Brief: The entries below must be retyped exactly. Pictures are to be omitted.

Extracted records
╔══
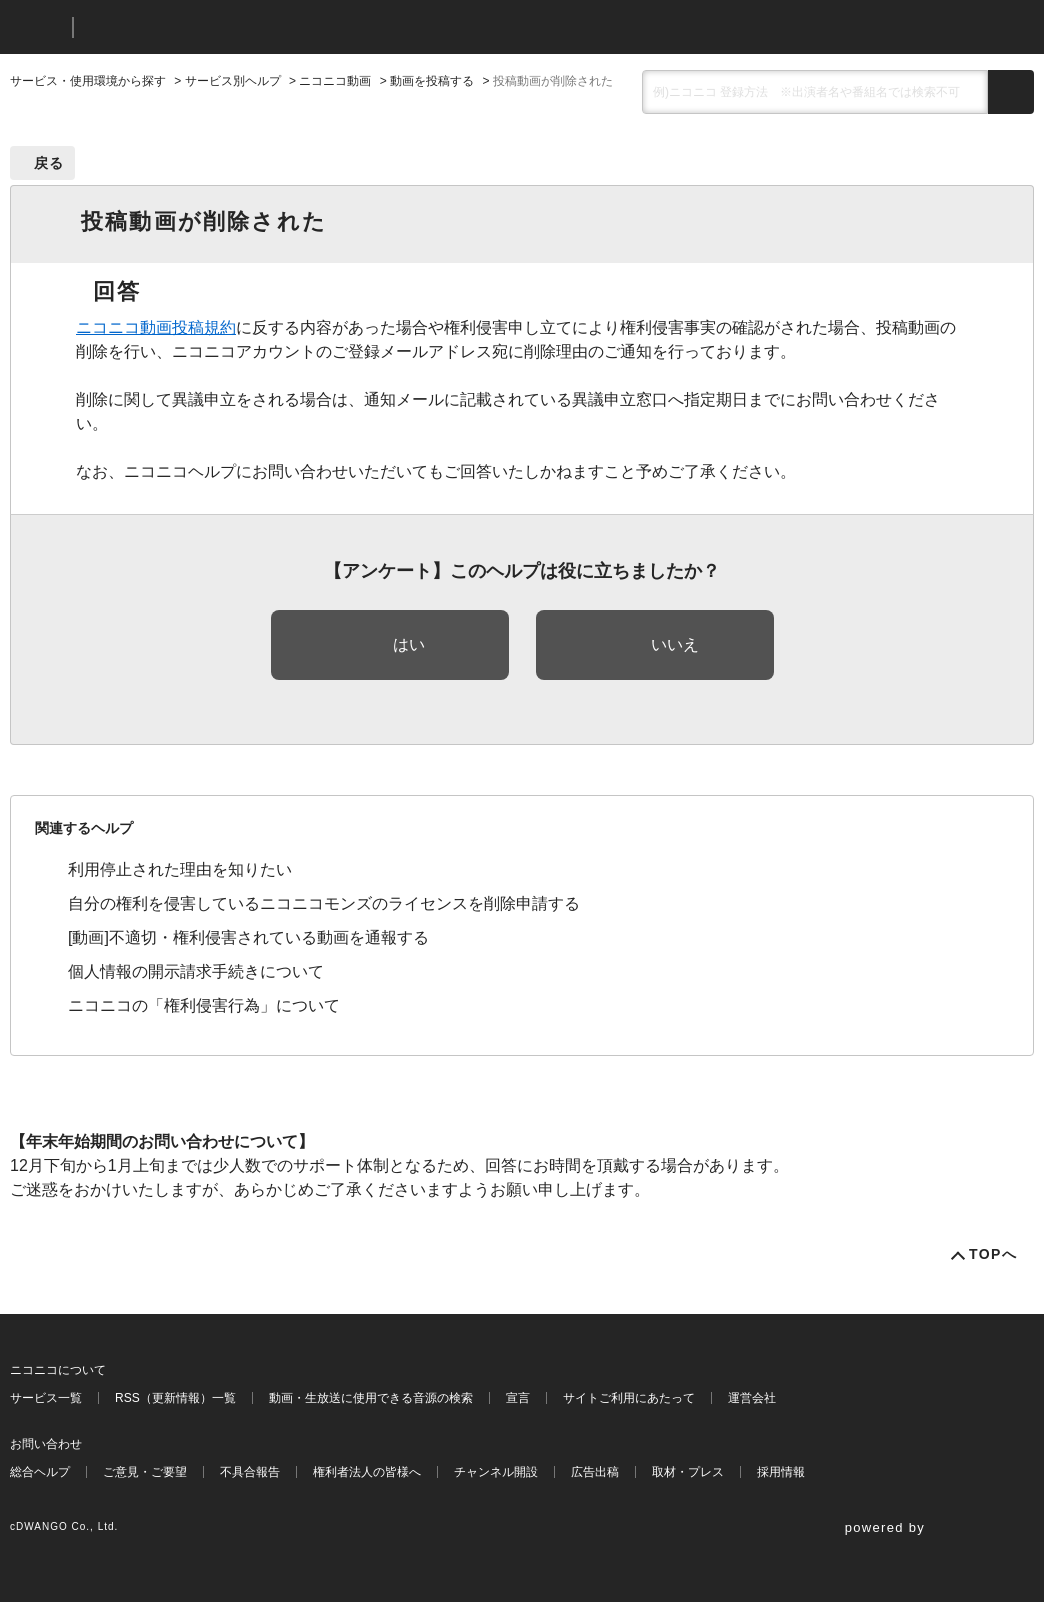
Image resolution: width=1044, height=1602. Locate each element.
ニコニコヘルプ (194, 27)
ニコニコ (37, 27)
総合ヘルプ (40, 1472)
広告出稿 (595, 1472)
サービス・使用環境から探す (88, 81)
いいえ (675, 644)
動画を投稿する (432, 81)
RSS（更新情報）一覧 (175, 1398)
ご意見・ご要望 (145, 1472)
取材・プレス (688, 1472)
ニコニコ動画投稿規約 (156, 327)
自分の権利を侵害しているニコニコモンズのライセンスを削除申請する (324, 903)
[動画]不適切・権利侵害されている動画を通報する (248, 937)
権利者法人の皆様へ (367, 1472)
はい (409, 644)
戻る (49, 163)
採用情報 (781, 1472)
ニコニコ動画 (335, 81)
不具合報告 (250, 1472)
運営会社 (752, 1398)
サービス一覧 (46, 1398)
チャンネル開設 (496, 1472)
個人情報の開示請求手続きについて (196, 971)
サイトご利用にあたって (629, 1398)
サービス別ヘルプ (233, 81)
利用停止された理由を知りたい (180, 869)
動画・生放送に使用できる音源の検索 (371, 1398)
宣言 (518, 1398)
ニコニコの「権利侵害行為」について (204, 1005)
╚══
Solved exercise:
Image resolution: width=1044, height=1602. Locate each element.
ニコニコヘルプ (194, 27)
ニコニコ (37, 27)
総合ヘルプ (40, 1472)
広告出稿 (595, 1472)
サービス・使用環境から探す (88, 81)
いいえ (675, 644)
動画を投稿する (432, 81)
RSS（更新情報）一覧 (175, 1398)
ご意見・ご要望 (145, 1472)
取材・プレス (688, 1472)
ニコニコ動画投稿規約 (156, 327)
自分の権利を侵害しているニコニコモンズのライセンスを削除申請する (324, 903)
[動画]不適切・権利侵害されている動画を通報する (248, 937)
権利者法人の皆様へ (367, 1472)
はい (409, 644)
戻る (49, 163)
採用情報 (781, 1472)
ニコニコ動画 (335, 81)
不具合報告 (250, 1472)
運営会社 (752, 1398)
サービス一覧 (46, 1398)
チャンネル開設 (496, 1472)
個人情報の開示請求手続きについて (196, 971)
サイトご利用にあたって (629, 1398)
サービス別ヘルプ (233, 81)
利用停止された理由を知りたい (180, 869)
動画・生放送に使用できる音源の検索 (371, 1398)
宣言 (518, 1398)
ニコニコの「権利侵害行為」について (204, 1005)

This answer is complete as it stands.